Well, it seems possible. Especially since Bilbo's seemed fine outside of the Hoard. "Right. I'll go tell the others, then. No using the word 'precious' around him."
"And if you see him again, let him know I'm going to visit him soon. As soon as Dain makes a reasonable offer."
"I'll let him know."
Bilbo left The Ring on his fireplace ledge as soon as he'd gotten back to his room, that day after the Hoard.
"Stay there," he'd told it, some part of him truly thinking it might follow him.
It didn't.
For five days it sat on the mantle above the fireplace, silent and small and altogether ordinary.
And for five days Bilbo wandered about looking for anything to do that involved company. Teatime, as he discovered, was perfect for this. Stopping dwarves who looked tired, offering them some nice tea (a few pine trees still grew in the area, and though it was no chamomile it was still better than nothing). It gave him quiet company, and something to do with his hands.
It did result in him drinking quite a lot of tea, but that's a small sacrifice to make in the grand scheme of things. Besides, he went over a year with no tea at all. It was just making up for lost time.

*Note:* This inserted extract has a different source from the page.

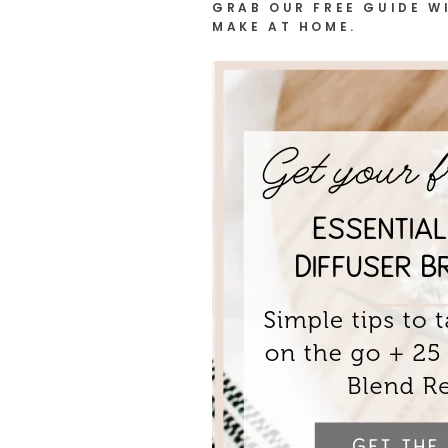
GRAB OUR FREE GUIDE WI
MAKE AT HOME.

And if the busyness of finding pine needles, boiling water, pouring cups, carrying said cups, and slowly sipping tea was enough to keep his hands away from his terribly empty pockets, that was just an added bonus.
"Master Baggins." Bilbo stops in his tracks, the two cups he's holding sloshing a bit and splashing tea on the floor. He turns around with a smile, and Thorin smiles back.
"Tea?" Bilbo offers, holding a cup out to Thorin.
"Ah, I finally get to have my tea time with the hobbit." Thorin takes the cup, a somewhat teasing look in his eye.
Bilbo gives a huffed laugh, looking away and then clearing his throat. "Just trying to find something to do," he says, refusing to be embarrassed by the frankly embarrassing amount of tea he's drank.
"So I've heard. I'm sorry for leaving you to such lackluster times."
"Should be more sorry for getting me too used to excitement," Bilbo says with that habitual stuffy tone that, these days, really means nothing.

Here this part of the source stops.